Click on the Annotation Set Transfer PR and change the run time parameters:
- change copyAnnotations to true
- set inputASName to Key

Now save the modified pipeline into your directory as annie.xgapp

Run the pipeline on a single document from one of the corpora and check that it works as intended: there should be Token, SpaceToken and Sentence annotations in the default annotation set now. Run the pipeline again on the same document: the same annotations should be there and annotations should not accumulate – everything gets reset correctly!

When everything works fine, run the pipeline on all three corpora (train, dev, test).

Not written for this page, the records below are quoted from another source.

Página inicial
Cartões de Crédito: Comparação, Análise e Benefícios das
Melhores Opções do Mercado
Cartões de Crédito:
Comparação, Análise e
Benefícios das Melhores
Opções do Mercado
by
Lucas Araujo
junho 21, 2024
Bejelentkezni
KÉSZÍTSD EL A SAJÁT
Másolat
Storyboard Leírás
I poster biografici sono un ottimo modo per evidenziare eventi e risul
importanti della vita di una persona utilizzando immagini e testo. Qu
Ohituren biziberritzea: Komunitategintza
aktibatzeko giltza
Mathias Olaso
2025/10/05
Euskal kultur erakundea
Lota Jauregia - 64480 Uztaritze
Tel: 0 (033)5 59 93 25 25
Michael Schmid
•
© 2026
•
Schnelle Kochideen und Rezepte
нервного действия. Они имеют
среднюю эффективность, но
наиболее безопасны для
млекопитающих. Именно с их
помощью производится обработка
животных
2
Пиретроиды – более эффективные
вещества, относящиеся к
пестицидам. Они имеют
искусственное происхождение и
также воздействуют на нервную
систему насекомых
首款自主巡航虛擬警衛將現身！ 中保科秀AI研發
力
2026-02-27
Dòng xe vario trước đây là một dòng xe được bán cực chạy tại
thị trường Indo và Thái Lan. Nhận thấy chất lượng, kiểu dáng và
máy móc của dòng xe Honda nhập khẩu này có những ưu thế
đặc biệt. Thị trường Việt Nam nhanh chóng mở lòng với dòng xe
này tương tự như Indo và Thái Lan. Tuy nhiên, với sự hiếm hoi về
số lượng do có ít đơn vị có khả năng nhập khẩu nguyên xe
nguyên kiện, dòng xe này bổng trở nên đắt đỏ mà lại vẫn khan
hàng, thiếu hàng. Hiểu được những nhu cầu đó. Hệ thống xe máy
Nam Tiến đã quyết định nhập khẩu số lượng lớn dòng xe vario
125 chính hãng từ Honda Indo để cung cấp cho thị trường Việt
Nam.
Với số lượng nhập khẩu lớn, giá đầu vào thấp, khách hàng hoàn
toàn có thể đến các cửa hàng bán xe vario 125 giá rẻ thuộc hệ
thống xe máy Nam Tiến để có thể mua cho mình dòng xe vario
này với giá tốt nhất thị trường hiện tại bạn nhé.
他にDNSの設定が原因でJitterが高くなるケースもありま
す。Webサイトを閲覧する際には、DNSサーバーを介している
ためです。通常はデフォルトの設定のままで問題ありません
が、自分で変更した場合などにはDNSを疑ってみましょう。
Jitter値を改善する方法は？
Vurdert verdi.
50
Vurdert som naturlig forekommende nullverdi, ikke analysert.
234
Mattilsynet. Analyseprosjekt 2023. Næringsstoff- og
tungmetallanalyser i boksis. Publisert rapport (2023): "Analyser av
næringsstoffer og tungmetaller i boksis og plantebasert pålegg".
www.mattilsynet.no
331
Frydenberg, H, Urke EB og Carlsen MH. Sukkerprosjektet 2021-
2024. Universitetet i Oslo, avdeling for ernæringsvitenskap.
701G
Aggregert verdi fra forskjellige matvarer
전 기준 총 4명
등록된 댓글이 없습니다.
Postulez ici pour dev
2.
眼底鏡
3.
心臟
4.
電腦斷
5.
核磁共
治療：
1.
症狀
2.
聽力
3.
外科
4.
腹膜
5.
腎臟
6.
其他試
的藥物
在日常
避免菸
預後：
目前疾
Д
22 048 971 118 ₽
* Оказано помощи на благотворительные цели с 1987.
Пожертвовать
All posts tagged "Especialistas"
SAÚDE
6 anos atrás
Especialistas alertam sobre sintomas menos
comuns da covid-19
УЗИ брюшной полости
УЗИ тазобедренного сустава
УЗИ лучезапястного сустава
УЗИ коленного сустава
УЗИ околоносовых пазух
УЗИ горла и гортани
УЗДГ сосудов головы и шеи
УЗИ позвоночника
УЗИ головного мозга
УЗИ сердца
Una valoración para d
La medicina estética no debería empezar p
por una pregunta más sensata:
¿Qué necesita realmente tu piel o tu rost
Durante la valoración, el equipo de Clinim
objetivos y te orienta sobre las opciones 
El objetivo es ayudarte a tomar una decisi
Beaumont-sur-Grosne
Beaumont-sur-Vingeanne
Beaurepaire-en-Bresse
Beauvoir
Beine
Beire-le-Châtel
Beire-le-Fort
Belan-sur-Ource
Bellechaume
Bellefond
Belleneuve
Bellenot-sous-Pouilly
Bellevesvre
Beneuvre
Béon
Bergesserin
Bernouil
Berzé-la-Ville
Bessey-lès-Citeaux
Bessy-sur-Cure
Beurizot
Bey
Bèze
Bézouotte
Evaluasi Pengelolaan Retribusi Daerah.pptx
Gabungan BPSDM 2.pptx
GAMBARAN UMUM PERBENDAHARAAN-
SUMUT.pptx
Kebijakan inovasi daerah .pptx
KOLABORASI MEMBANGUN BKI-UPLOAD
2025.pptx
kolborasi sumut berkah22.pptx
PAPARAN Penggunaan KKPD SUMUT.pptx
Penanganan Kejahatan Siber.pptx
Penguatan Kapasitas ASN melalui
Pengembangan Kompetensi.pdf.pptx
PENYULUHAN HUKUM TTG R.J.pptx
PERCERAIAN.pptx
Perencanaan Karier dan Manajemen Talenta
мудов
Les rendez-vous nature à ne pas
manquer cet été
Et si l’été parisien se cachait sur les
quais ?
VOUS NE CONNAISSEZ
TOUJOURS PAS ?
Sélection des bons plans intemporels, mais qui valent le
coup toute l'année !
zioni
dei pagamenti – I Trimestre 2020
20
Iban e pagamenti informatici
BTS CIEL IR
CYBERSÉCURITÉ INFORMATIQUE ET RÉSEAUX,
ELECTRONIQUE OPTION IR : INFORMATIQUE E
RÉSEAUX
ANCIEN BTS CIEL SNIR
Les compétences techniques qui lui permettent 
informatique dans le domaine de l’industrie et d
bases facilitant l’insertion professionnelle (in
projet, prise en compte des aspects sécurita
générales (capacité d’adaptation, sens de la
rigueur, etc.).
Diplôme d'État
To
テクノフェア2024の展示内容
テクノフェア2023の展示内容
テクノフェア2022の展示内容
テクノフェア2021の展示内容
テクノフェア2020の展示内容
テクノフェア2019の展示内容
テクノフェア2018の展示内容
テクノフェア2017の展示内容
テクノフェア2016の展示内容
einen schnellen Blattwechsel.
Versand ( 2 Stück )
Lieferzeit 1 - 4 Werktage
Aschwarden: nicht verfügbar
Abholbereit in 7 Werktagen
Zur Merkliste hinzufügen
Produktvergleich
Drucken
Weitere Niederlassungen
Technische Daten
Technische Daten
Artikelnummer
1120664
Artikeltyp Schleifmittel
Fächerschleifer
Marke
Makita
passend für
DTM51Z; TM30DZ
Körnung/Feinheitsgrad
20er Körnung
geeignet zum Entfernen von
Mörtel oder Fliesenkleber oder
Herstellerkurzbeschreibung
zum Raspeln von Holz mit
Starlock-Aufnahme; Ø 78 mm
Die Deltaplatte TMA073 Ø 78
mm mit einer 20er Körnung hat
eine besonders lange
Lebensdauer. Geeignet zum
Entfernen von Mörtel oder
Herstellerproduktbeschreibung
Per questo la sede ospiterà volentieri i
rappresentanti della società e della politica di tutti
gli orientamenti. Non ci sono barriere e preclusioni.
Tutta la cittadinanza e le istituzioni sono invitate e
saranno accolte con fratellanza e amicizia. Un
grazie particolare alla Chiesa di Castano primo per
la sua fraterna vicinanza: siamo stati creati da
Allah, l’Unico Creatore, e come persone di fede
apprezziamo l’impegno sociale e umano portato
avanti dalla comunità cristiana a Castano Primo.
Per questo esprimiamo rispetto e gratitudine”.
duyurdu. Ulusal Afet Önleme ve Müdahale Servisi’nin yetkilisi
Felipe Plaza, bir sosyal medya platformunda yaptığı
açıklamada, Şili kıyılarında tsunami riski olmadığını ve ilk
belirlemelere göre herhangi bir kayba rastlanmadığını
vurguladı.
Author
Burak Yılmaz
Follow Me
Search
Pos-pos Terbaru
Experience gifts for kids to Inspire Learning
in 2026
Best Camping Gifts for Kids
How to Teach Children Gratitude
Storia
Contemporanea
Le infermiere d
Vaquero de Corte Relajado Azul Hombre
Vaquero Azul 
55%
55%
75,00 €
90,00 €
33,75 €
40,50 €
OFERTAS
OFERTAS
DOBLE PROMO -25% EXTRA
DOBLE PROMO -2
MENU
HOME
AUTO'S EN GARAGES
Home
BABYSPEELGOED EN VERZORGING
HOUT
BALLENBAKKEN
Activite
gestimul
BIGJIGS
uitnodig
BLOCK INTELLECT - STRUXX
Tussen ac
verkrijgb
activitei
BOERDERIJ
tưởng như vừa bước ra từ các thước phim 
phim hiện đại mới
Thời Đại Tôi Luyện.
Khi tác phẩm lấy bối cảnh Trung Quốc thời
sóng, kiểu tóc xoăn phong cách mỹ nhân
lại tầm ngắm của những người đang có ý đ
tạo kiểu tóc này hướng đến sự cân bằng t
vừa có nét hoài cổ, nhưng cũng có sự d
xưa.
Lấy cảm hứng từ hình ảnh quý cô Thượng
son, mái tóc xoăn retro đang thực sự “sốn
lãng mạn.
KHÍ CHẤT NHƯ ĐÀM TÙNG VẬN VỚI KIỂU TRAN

After this, all three corpora have now Sentence, Token, SpaceToken and a few additional annotations from ANNIE. We will need this as the starting point for our machine learning approaches, so it is a good idea to backup the “corpora” directory to a zip file at this point to make it easy to restore it later if we accidently damage the datastore or corpora in any way.

NOTE: ANNIE is meant to run on “proper” text with proper case and punctuation. This corpus is all-lower-case and has punctuation and quotes surrounded by spaces, so what ANNIE creates (e.g. the POS tags) may not be as accurate as it could be for proper text. For this tutorial we will just accept that.

Train and evaluate a LibSVM model

Training

Let us create a pipeline for performing our first training of a model. We will create two pipelines:

A training pipeline, train-svm1.xgapp which will train a model from just the strings of all the tokens using the LibSVM algorithm
An application/evaluation, apply-svm1.xgapp pipeline which will apply the model and evaluate how well it works.

To create the training pipeline perform the following steps:

Start GATE and make sure nothing is loaded from a previous session (if you start GATE from the command line, use the -tmp parameter)
Open the datastore “corpora” and load the “train” corpus
Create an empty pipeline by right-clicking Applications, then selecting Create new application - Conditional Corpus Pipeline
Open the plugin manager (File - Manage Creole Plugins)
Scroll down the list of plugins and find the “LearningFramework”.
Put a check mark in the first of the two boxes (“Load now”)
Click the “Apply All” button, then close the dialog
Create PR LF_TrainClassification from the Processing Rsources menu
Edit the pipeline and add the LF_TrainClassification PR to the selected processing resources list by clicking the >> button.
Select the PR to show its runtime parameters. Your GATE GUI should now look similar to the following:

Let us have a look at all the Runtime Parameters for this PR and enter/change those which are needed:

algorithmParameters: this can be used to control the behaviour of whichever learning algorithm we use, but for now we are fine with the default behaviour and leave this empty
dataDirectory: this should be a directory which will contain the trained model and additional information that will be needed later when applying the model. This should be a new empty directory for every kind of model we create. Click the button at the end of the entry field (you may need to scroll to the right) to bring up the file chooser and use the “Create new folder” button to create a new directory “model-svm1”
featureSpecURL: this should point to a file in XML format, the Feature Specification File, which describes the features/attributes we want to use for learning. In our first attempt we only want to use the string for each Token annotation which is the default, so we can leave this empty for now.
inputASName: the input annotation set, leave empty for the default annotation set
instanceType: the annotation type of the “instances”, in other words the things for which we want to learn to assign a class. In our case these are the sentences, identified by the “Sentence” annotation type which is already the default for this parameter.
instanceWeightFeature: ignore this for now
scaleFeatures: ignore this for now
sequenceSpan: ignore this for now
targetFeature: this is the name of the feature on each “instance” annotation (i.e. on each annotation of type “Sentence”) which identifies the class of the instance, in our case this is “class”
trainingAlgorithm: here you can choose the machine learning algorithm from a menu, choose LibSVM_CL_MR for now. All the algorithms and their parameters are documented on the LF_TrainClassification documentation page.
Rename the pipeline to “train-svm1”
Save the pipeline as train-svm1.xgapp
After this you should have a new directory model-svm1 and a new pipeline file train-svm1.xgapp in the tutorial directory
This pipeline should now be identical to the prepared pipeline prepared-train-svm1.xgapp in the directory
Make sure the corpus “train” is selected in the pipeline editor
Click the “Messages” tab then right-click the “train-svm1” pipeline and choose Run this Application to run the pipeline.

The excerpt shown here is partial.